- **What to work on**
Report all lines of the data below that hold the word "applied".

===== Given data

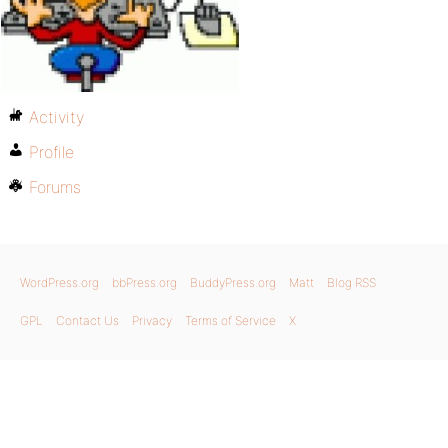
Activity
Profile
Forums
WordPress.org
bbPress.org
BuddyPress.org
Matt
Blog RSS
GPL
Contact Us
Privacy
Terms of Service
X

==========
===== Given data

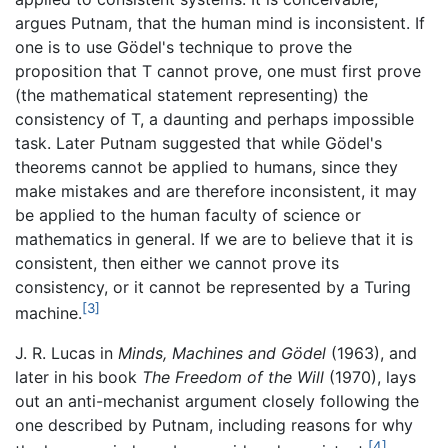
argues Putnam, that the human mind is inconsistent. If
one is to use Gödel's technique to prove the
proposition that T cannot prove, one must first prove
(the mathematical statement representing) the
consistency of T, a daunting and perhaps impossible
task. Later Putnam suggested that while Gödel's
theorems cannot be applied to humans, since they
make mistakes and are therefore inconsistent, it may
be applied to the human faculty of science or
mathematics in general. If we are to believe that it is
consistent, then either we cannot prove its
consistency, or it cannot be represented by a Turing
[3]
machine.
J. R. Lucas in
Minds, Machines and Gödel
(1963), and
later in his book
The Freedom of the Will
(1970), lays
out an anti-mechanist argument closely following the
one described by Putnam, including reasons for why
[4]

==========

- **Finished task**
theorems cannot be applied to humans, since they
be applied to the human faculty of science or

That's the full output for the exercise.